On November 10 Martha set sail out of New York on a Dutch freighter, the Westenland, with forty-five other passengers. The ship was bound for Belgium carrying wheat and had to pass through heavily mined water in the English Channel. Martha could see the mines bobbing in the waves as she looked out from the deck, and she caught sight of bloated bodies from the wreckage of another Dutch ship that had been blown up the day before. She was not without trepidations of her own about this assignment. She wrote to her mother, lamenting this “dull assignment in the frozen north.” To Ernest she wrote that, after reporting about what was going on, her major goal was to “come home quick.”
No sooner was Martha off to cover the war than Ernest turned their suite into a replica of his room in Havana before Martha found their house. He loved to play poker, shoot crap, and drink with anyone he could round up when his women were not around, and he invited guests to his quarters, which he jokingly called “Hemingstein’s Mixed Vicing and Dicing Establishment.” But inwardly he was miserable. He told his newfound cronies that he was “stinko lonely” without Martha, and he wrote to Martha’s mother that he was having a “very lonely time” with her daughter gone. Ernest was particularly fond of Edna, who was a sixty-yearold version of her daughter, and she found his warmth and humor endearing. They bonded right from th
e start, an important issue for Martha who was devoted to Edna.

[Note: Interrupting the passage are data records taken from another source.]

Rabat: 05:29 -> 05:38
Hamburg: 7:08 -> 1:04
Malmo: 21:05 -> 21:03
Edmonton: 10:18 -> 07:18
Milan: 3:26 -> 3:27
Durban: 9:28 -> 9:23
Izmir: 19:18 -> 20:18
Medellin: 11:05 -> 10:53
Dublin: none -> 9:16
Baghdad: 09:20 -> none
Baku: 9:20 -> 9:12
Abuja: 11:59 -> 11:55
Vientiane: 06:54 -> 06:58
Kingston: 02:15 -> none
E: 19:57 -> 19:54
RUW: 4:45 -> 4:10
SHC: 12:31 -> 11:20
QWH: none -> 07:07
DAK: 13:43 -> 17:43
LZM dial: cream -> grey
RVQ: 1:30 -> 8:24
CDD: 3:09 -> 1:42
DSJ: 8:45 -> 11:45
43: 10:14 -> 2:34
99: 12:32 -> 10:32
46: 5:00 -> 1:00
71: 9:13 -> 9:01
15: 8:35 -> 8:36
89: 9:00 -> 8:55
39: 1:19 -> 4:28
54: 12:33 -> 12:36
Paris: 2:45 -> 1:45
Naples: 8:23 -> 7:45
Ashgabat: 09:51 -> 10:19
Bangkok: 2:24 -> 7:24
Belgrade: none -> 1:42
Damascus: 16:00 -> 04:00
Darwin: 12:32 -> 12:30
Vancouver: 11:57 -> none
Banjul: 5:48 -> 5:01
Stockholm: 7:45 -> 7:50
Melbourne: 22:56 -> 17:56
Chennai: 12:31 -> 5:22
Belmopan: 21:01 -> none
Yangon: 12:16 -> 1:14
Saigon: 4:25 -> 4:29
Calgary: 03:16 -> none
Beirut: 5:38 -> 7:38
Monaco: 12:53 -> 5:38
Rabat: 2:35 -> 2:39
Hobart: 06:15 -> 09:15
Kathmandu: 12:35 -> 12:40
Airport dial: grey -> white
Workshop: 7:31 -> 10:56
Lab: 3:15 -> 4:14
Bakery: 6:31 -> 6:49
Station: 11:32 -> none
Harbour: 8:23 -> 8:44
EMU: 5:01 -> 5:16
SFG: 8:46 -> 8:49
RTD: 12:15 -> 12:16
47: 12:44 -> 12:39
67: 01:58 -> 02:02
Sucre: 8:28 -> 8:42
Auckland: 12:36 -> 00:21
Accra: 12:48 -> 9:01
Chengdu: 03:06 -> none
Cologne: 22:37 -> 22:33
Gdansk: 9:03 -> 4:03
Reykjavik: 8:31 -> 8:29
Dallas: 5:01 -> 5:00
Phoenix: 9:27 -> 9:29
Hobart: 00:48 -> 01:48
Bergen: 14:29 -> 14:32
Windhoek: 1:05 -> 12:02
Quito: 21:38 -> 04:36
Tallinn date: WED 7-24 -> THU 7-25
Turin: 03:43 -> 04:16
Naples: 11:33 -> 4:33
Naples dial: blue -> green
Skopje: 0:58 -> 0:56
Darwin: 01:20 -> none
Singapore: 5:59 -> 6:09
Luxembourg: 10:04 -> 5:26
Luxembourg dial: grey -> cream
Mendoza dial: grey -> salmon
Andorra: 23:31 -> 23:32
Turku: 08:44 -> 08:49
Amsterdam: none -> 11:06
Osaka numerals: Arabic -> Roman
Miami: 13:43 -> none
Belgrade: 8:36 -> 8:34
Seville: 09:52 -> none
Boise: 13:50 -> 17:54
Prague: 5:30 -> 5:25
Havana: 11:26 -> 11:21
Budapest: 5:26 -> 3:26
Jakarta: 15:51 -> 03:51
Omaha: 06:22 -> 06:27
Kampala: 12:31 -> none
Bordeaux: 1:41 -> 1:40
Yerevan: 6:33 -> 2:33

Martha made her way to Helsinki from Belgium after a stopover in Stockholm. Her hotel room was lined with blackout paper to hide the lights inside from Russian bombers. The day she arrived, at three in the afternoon, Russian planes zoomed in low over Helsinki through a heavy fog and destroyed a residential neighborhood with bombs that emitted poisonous gas. After they left, Martha walked through the broken streets to observe the “shapeless and headless” bodies strewn among the wreckage.
“It is going to be terrible,” she wrote to Ernest. “The people are marvelous, with a kind of frozen fortitude. They do not cry out and they do not run; they watch with loathing but without fear this nasty hidden business which they did nothing to bring on themselves.” She told him she loved him dearly and couldn’t wait to get back to the warmth of Cuba, to be there with him as his book progressed. “This book is what we have to base our lives on,” she wrote. “The book is what lasts after us and makes all this war intelligible. And as I love you I love your work and as you are me your work is mine. Let’s never never leave each other again.” When he got her letter, Ernest wrote to Max Perkins that Martha was as courageous as they come.
“She got out to that front when not a single correspondent had been there.”
Martha filed story after story about the Russian aggression and the brave Finnish civilians, some of them small boys and women, who volunteered unflinchingly to protect their homeland against their militaristic neighbors. She endured the cold, dread Nordic darkness as long as she could, and when an American military attaché asked her if she would like to hitch a ride back to the States, she answered simply, “Christ yes.” She sent a telegram to Ernest wishing him “Happy New Year and all of it together beloved,” and let him know when she would be back on native soil.